Brief
In the entries that follow, the lines from the line containing "WORLDWIDE SHIPPING" up to and including the line containing "State-funded school information" must be copied exactly, with pictures omitted.

Exercise data
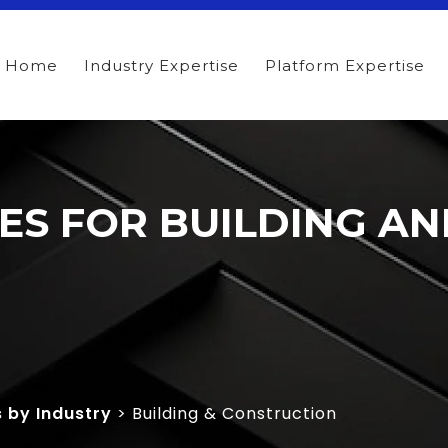
Home
Industry Expertise
Platform Expertise
TES FOR BUILDING A
s by Industry
> Building & Construction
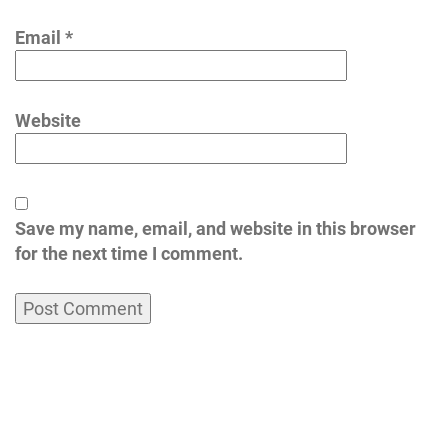
Email
*
Website
Save my name, email, and website in this browser
for the next time I comment.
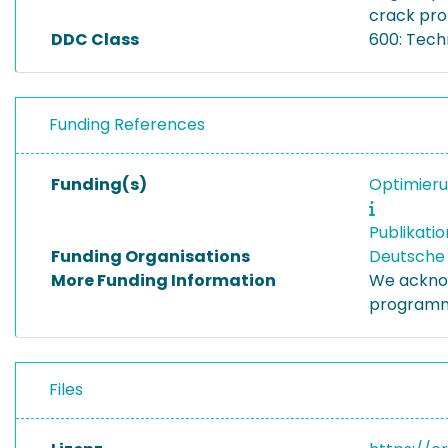
crack pro
DDC Class
600: Tech
Funding References
Funding(s)
Optimieru
Publikati
Funding Organisations
Deutsche
More Funding Information
We acknow
programm
Files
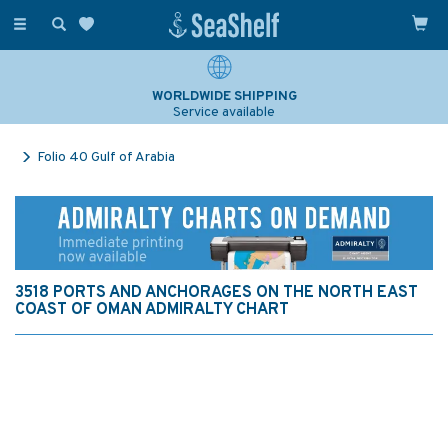
Toggle
navigation
WORLDWIDE SHIPPING
Service available
Folio 40 Gulf of Arabia
3518 PORTS AND ANCHORAGES ON THE NORTH EAST
COAST OF OMAN ADMIRALTY CHART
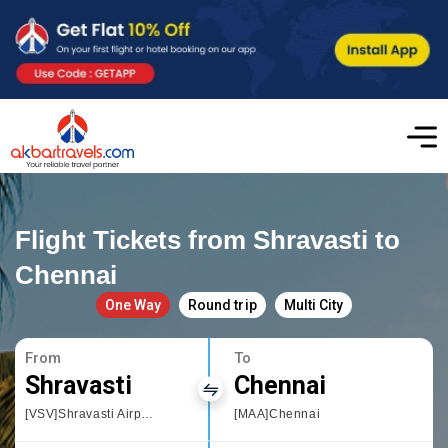
Flight Tickets from Shravasti to
Chennai
One Way
Round trip
Multi City
From
To
Shravasti
Chennai
[VSV]Shravasti Airport
[MAA]Chennai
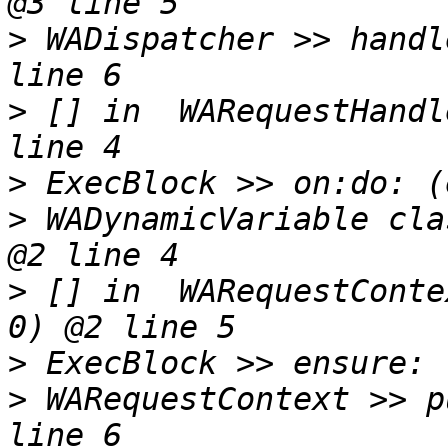
>
 WADispatcher >> handl
>
 [] in  WARequestHandl
>
>
 WADynamicVariable cla
>
 [] in  WARequestConte
>
>
 WARequestContext >> p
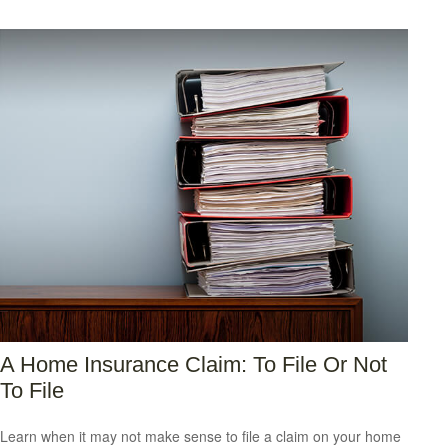
A Home Insurance Claim: To File Or Not
To File
Learn when it may not make sense to file a claim on your home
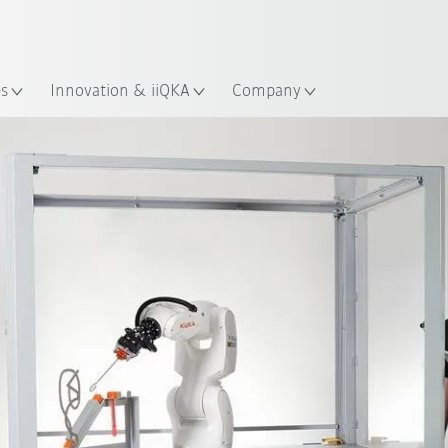
French
es
Innovation & iiQKA
Company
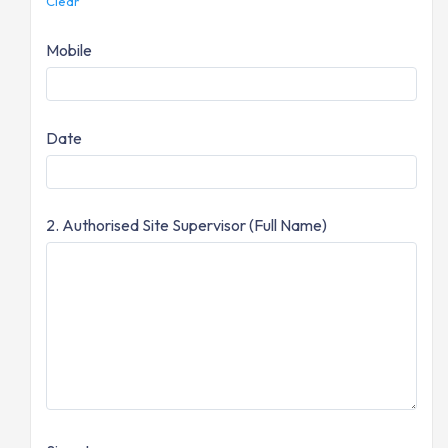
Clear
Mobile
Date
2. Authorised Site Supervisor (Full Name)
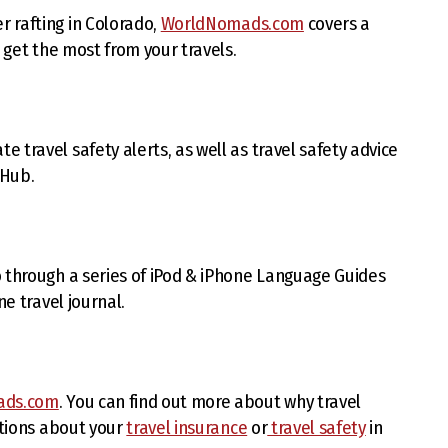
 rafting in Colorado,
WorldNomads.com
covers a
o get the most from your travels.
travel safety alerts, as well as travel safety advice
 Hub.
 through a series of iPod & iPhone Language Guides
ne travel journal.
ads.com
. You can find out more about why travel
stions about your
travel insurance
or
travel safety
in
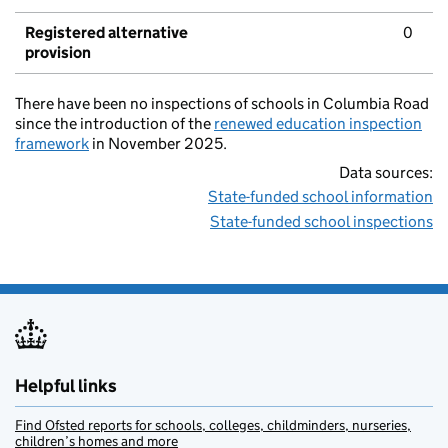
Registered alternative
0
provision
There have been no inspections of schools in Columbia Road
since the introduction of the
renewed education inspection
framework
in November 2025.
Data sources:
State-funded school information
State-funded school inspections
Helpful links
Find Ofsted reports for schools, colleges, childminders, nurseries,
children’s homes and more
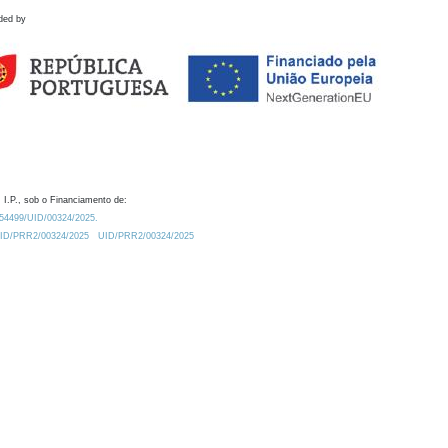
ded by
 I.P., sob o Financiamento de:
0.54499/UID/00324/2025.
/UID/PRR2/00324/2025
UID/PRR2/00324/2025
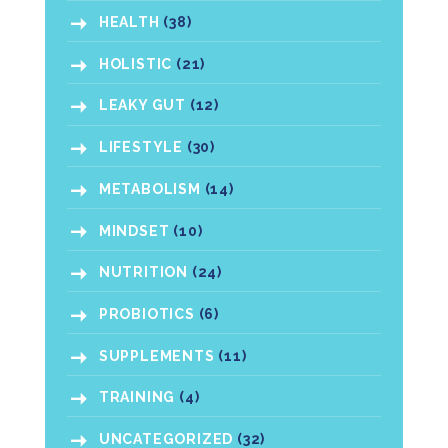
HEALTH
(38)
HOLISTIC
(21)
LEAKY GUT
(12)
LIFESTYLE
(30)
METABOLISM
(14)
MINDSET
(10)
NUTRITION
(24)
PROBIOTICS
(6)
SUPPLEMENTS
(11)
TRAINING
(4)
UNCATEGORIZED
(32)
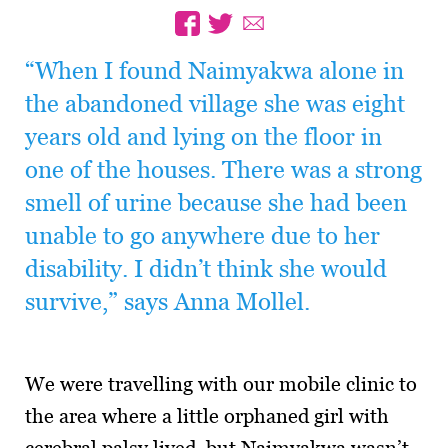
“When I found Naimyakwa alone in
the abandoned village she was eight
years old and lying on the floor in
one of the houses. There was a strong
smell of urine because she had been
unable to go anywhere due to her
disability. I didn’t think she would
survive,” says Anna Mollel.
We were travelling with our mobile clinic to
the area where a little orphaned girl with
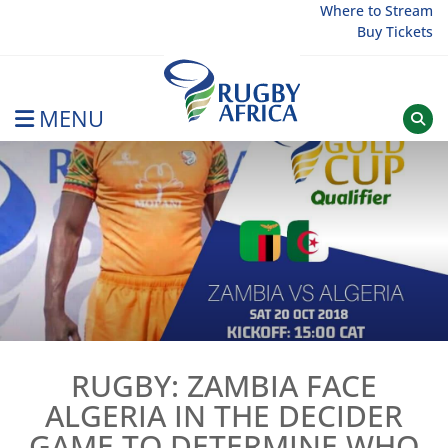
Skip
Where to Stream
Buy Tickets
to
content
MENU
Rugby Afrique
RUGBY: ZAMBIA FACE
ALGERIA IN THE DECIDER
GAME TO DETERMINE WHO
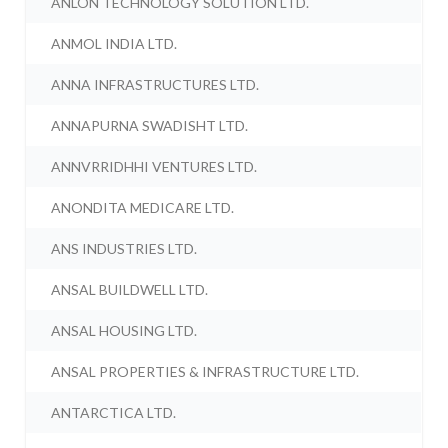
ANLON TECHNOLOGY SOLUTION LTD.
ANMOL INDIA LTD.
ANNA INFRASTRUCTURES LTD.
ANNAPURNA SWADISHT LTD.
ANNVRRIDHHI VENTURES LTD.
ANONDITA MEDICARE LTD.
ANS INDUSTRIES LTD.
ANSAL BUILDWELL LTD.
ANSAL HOUSING LTD.
ANSAL PROPERTIES & INFRASTRUCTURE LTD.
ANTARCTICA LTD.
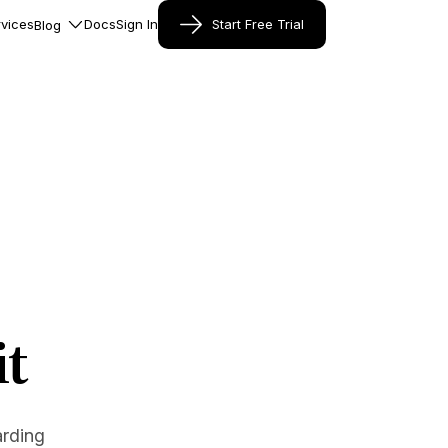
vices
Docs
Sign In
Start Free Trial
Blog
it
arding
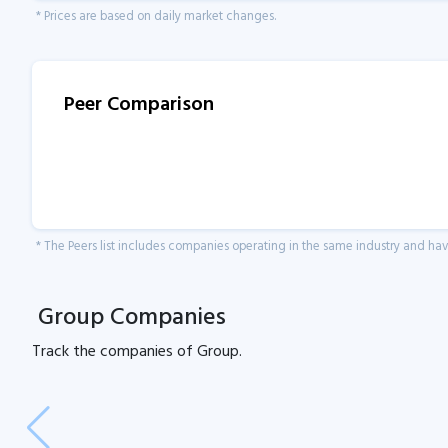
* Prices are based on daily market changes.
Peer Comparison
* The Peers list includes companies operating in the same industry and h
Group Companies
Track the
companies of
Group.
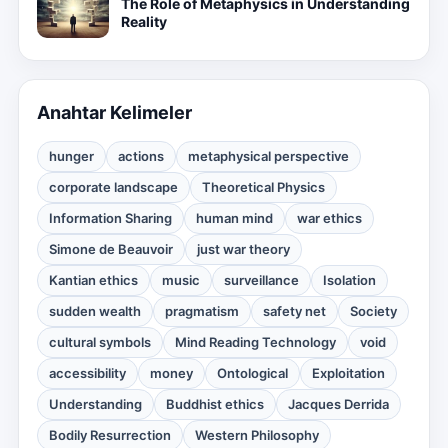
The Role of Metaphysics in Understanding
Reality
Anahtar Kelimeler
hunger
actions
metaphysical perspective
corporate landscape
Theoretical Physics
Information Sharing
human mind
war ethics
Simone de Beauvoir
just war theory
Kantian ethics
music
surveillance
Isolation
sudden wealth
pragmatism
safety net
Society
cultural symbols
Mind Reading Technology
void
accessibility
money
Ontological
Exploitation
Understanding
Buddhist ethics
Jacques Derrida
Bodily Resurrection
Western Philosophy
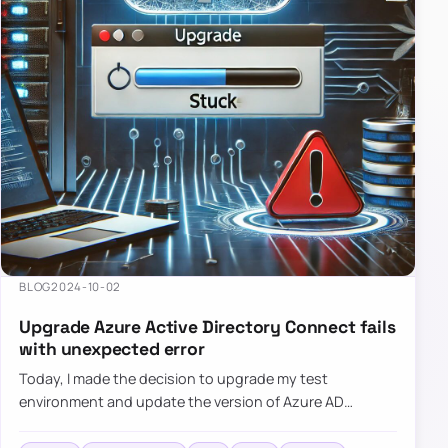
BLOG
2024-10-02
Upgrade Azure Active Directory Connect fails
with unexpected error
Today, I made the decision to upgrade my test
environment and update the version of Azure AD
Connect to the latest one. The process is usually
simple: download a new MSI…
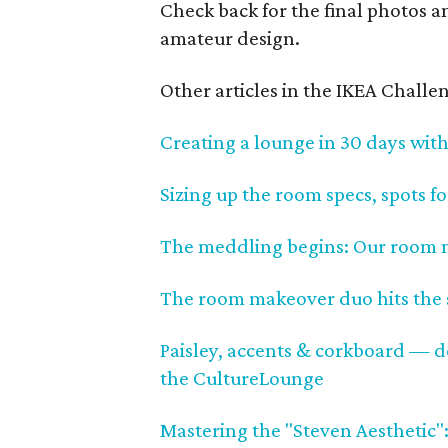
Check back for the final photos a
amateur design.
Other articles in the IKEA Challen
Creating a lounge in 30 days with
Sizing up the room specs, spots f
The meddling begins: Our room ma
The room makeover duo hits the s
Paisley, accents & corkboard — des
the CultureLounge
Mastering the "Steven Aesthetic":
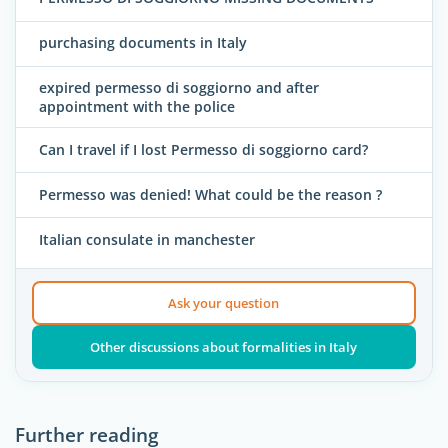
purchasing documents in Italy
expired permesso di soggiorno and after
appointment with the police
Can I travel if I lost Permesso di soggiorno card?
Permesso was denied! What could be the reason ?
Italian consulate in manchester
Ask your question
Other discussions about formalities in Italy
Further reading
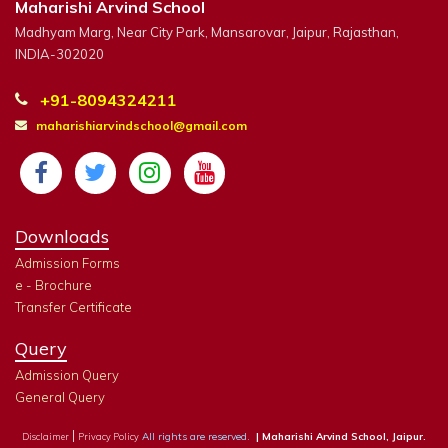
Maharishi Arvind School
Madhyam Marg, Near City Park, Mansarovar, Jaipur, Rajasthan,
INDIA-302020
+91-8094324211
maharishiarvindschool@gmail.com
Downloads
Admission Forms
e - Brochure
Transfer Certificate
Query
Admission Query
General Query
|
All rights are reserved.
| Maharishi Arvind School, Jaipur.
Disclaimer
Privacy Policy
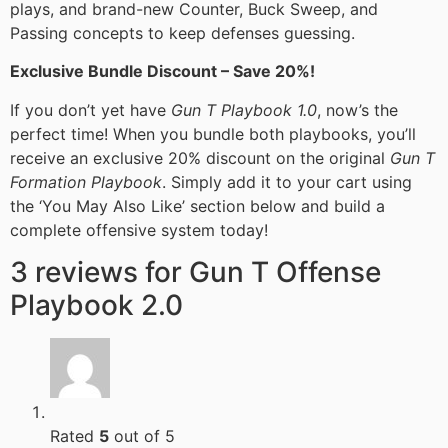
plays, and brand-new Counter, Buck Sweep, and
Passing concepts to keep defenses guessing.
Exclusive Bundle Discount – Save 20%!
If you don’t yet have
Gun T Playbook 1.0
, now’s the
perfect time! When you bundle both playbooks, you’ll
receive an exclusive 20% discount on the original
Gun T
Formation Playbook
. Simply add it to your cart using
the ‘You May Also Like’ section below and build a
complete offensive system today!
3 reviews for
Gun T Offense
Playbook 2.0
Rated
5
out of 5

Response
WORLDWIDE SHIPPING
Service available
Folio 40 Gulf of Arabia
3518 PORTS AND ANCHORAGES ON THE NORTH EAST
COAST OF OMAN ADMIRALTY CHART
Flight Tickets from Shravasti to
Chennai
One Way
Round trip
Multi City
From
To
Shravasti
Chennai
[VSV]Shravasti Airport
[MAA]Chennai
>
 WADispatcher >> handl
>
 [] in  WARequestHandl
>
>
 WADynamicVariable cla
>
 [] in  WARequestConte
>
>
 WARequestContext >> p
A Home Insurance Claim: To File Or Not
To File
Learn when it may not make sense to file a claim on your home
French
es
Innovation & iiQKA
Company
Clear
Mobile
Date
2. Authorised Site Supervisor (Full Name)
 rafting in Colorado,
WorldNomads.com
covers a
o get the most from your travels.
travel safety alerts, as well as travel safety advice
 Hub.
 through a series of iPod & iPhone Language Guides
ne travel journal.
ads.com
. You can find out more about why travel
stions about your
travel insurance
or
travel safety
in
Registered alternative
0
provision
There have been no inspections of schools in Columbia Road
since the introduction of the
renewed education inspection
framework
in November 2025.
Data sources:
State-funded school information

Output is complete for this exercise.